Page images and extracted text
****
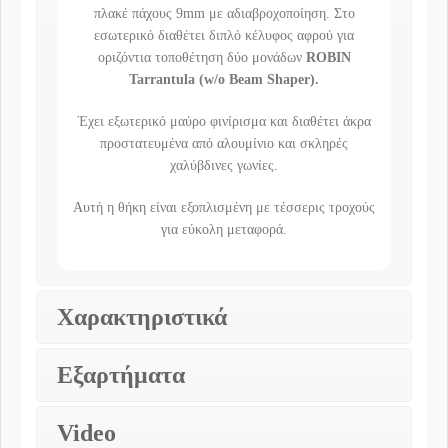
πλακέ πάχους 9mm με αδιαβροχοποίηση. Στο
εσωτερικό διαθέτει διπλό κέλυφος αφρού για
οριζόντια τοποθέτηση δύο μονάδων
ROBIN
Tarrantula (w/o Beam Shaper)
.
Έχει εξωτερικό μαύρο φινίρισμα και διαθέτει άκρα
προστατευμένα από αλουμίνιο και σκληρές
χαλύβδινες γωνίες.
Αυτή η θήκη είναι εξοπλισμένη με τέσσερις τροχούς
για εύκολη μεταφορά.
Χαρακτηριστικά
Εξαρτήματα
Video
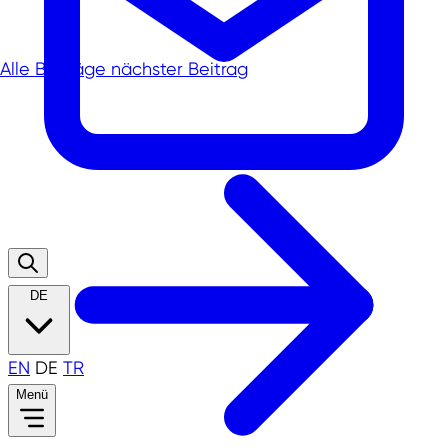
Alle Beiträge
nächster Beitrag
DE
EN
DE
TR
Menü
****
→ **PROBLEM REQUIREMENTS**: An answer consisting of the number alone is required: how many lines in the entries hold the string "διαθέτει"?

→ **WRITTEN REPLY**: 2